* _EXERCISE GOAL_: Copy out the data that comes next, character for character, and leave the images aside.

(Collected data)
------------------------------
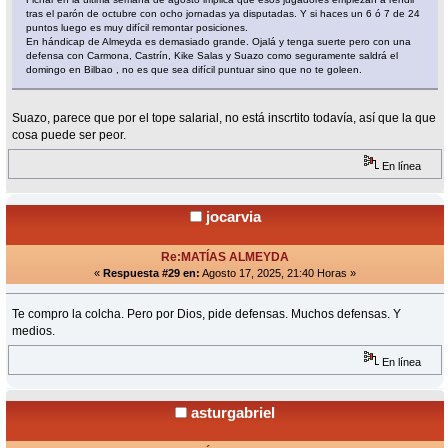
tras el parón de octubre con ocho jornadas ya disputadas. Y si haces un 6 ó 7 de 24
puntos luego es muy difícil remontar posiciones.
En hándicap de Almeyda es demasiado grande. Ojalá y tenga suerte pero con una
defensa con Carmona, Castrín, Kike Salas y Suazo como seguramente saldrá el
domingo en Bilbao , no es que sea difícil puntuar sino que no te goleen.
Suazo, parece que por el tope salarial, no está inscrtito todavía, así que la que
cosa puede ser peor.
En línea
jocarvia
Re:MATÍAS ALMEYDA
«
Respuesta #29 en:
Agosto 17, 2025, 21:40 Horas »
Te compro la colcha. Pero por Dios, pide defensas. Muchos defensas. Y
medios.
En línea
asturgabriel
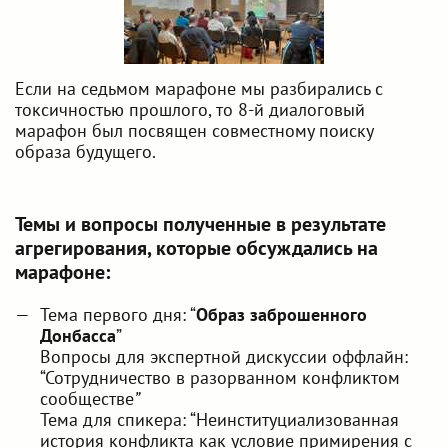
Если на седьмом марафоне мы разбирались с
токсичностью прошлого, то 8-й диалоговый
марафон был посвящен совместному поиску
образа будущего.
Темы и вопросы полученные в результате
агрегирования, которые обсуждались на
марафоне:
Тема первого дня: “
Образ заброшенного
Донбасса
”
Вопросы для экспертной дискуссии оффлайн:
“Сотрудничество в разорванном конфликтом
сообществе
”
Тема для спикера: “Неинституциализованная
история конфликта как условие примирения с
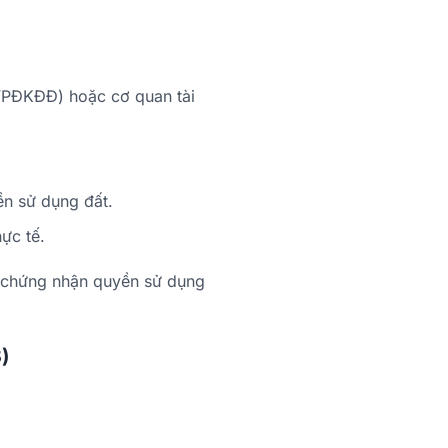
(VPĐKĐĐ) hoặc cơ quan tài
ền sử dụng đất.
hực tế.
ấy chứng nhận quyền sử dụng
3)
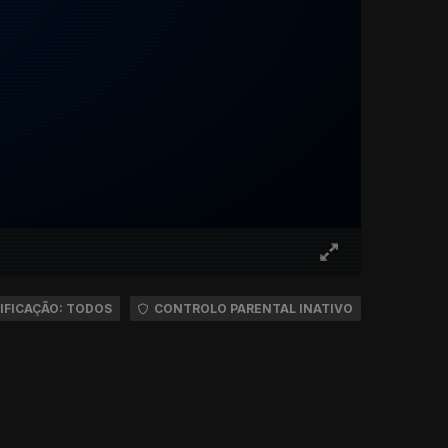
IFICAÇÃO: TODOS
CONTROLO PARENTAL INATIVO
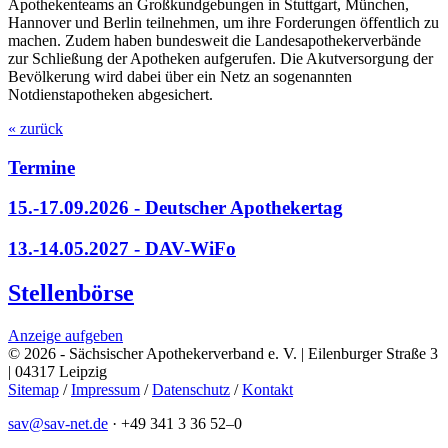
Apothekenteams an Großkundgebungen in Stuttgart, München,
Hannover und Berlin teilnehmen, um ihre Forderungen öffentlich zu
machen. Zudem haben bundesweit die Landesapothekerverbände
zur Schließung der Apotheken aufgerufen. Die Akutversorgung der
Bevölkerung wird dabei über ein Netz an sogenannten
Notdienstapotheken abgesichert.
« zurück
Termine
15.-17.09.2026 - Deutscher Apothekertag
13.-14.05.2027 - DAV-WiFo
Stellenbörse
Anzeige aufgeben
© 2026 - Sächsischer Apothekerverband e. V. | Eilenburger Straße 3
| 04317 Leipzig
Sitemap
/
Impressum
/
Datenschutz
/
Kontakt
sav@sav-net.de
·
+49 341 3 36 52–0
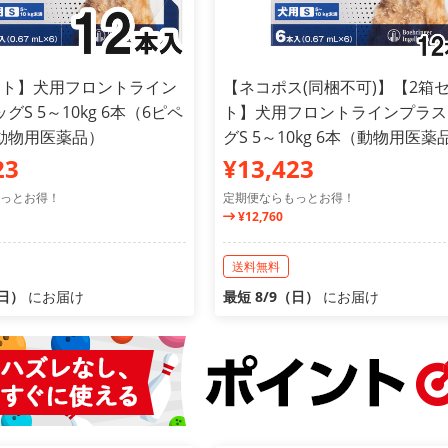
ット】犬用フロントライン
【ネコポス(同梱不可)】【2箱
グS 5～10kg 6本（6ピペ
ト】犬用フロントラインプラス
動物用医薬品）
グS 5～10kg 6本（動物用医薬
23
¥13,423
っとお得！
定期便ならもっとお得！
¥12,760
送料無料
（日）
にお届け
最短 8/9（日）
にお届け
------------------------------
* _WRITTEN RESPONSE_:
tras el parón de octubre con ocho jornadas ya disputadas. Y si haces un 6 ó 7 de 24
puntos luego es muy difícil remontar posiciones.
En hándicap de Almeyda es demasiado grande. Ojalá y tenga suerte pero con una
defensa con Carmona, Castrín, Kike Salas y Suazo como seguramente saldrá el
domingo en Bilbao , no es que sea difícil puntuar sino que no te goleen.
Suazo, parece que por el tope salarial, no está inscrtito todavía, así que la que
cosa puede ser peor.
En línea
jocarvia
Re:MATÍAS ALMEYDA
«
Respuesta #29 en:
Agosto 17, 2025, 21:40 Horas »
Te compro la colcha. Pero por Dios, pide defensas. Muchos defensas. Y
medios.
En línea
asturgabriel
Если на седьмом марафоне мы разбирались с
токсичностью прошлого, то 8-й диалоговый
марафон был посвящен совместному поиску
образа будущего.
Темы и вопросы полученные в результате
агрегирования, которые обсуждались на
марафоне:
Тема первого дня: “
Образ заброшенного
Донбасса
”
Вопросы для экспертной дискуссии оффлайн:
“Сотрудничество в разорванном конфликтом
сообществе
”
Тема для спикера: “Неинституциализованная
история конфликта как условие примирения с
(VPĐKĐĐ) hoặc cơ quan tài
ền sử dụng đất.
hực tế.
ấy chứng nhận quyền sử dụng
3)
IFICAÇÃO: TODOS
CONTROLO PARENTAL INATIVO
Apothekenteams an Großkundgebungen in Stuttgart, München,
Hannover und Berlin teilnehmen, um ihre Forderungen öffentlich zu
machen. Zudem haben bundesweit die Landesapothekerverbände
zur Schließung der Apotheken aufgerufen. Die Akutversorgung der
Bevölkerung wird dabei über ein Netz an sogenannten
Notdienstapotheken abgesichert.
« zurück
Termine
15.-17.09.2026 - Deutscher Apothekertag
13.-14.05.2027 - DAV-WiFo
Stellenbörse
Anzeige aufgeben
© 2026 - Sächsischer Apothekerverband e. V. | Eilenburger Straße 3
| 04317 Leipzig
Sitemap
/
Impressum
/
Datenschutz
/
Kontakt
sav@sav-net.de
·
+49 341 3 36 52–0
ット】犬用フロントライン
【ネコポス(同梱不可)】【2箱
グS 5～10kg 6本（6ピペ
ト】犬用フロントラインプラス
動物用医薬品）
グS 5～10kg 6本（動物用医薬
23
¥13,423
っとお得！
定期便ならもっとお得！
¥12,760
送料無料
（日）
にお届け
最短 8/9（日）
にお届け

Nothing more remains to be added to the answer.